─── Available records ───

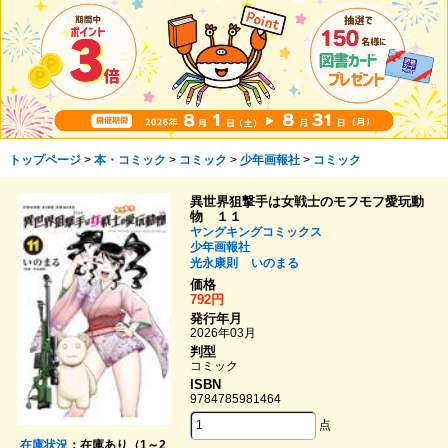
トップページ
>
本・コミック
>
コミック
>
少年画報社
>
コミック
異世界狙撃手は女戦士のモフモフ愛玩動
物 １１
ヤングキングコミックス
少年画報社
光永康則
いのまる
価格
792円
発行年月
2026年03月
判型
コミック
ISBN
9784785981464
点
在庫状況
：在庫あり（1～2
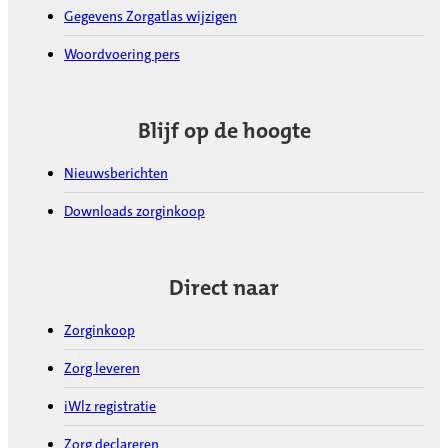
Gegevens Zorgatlas wijzigen
Woordvoering pers
Blijf op de hoogte
Nieuwsberichten
Downloads zorginkoop
Direct naar
Zorginkoop
Zorg leveren
iWlz registratie
Zorg declareren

───

Repeat exactly the lines of the records from the one containing "Downloads zorginkoop" to the last, and include no line outside that stretch.

- Answer to this task:
Downloads zorginkoop
Direct naar
Zorginkoop
Zorg leveren
iWlz registratie
Zorg declareren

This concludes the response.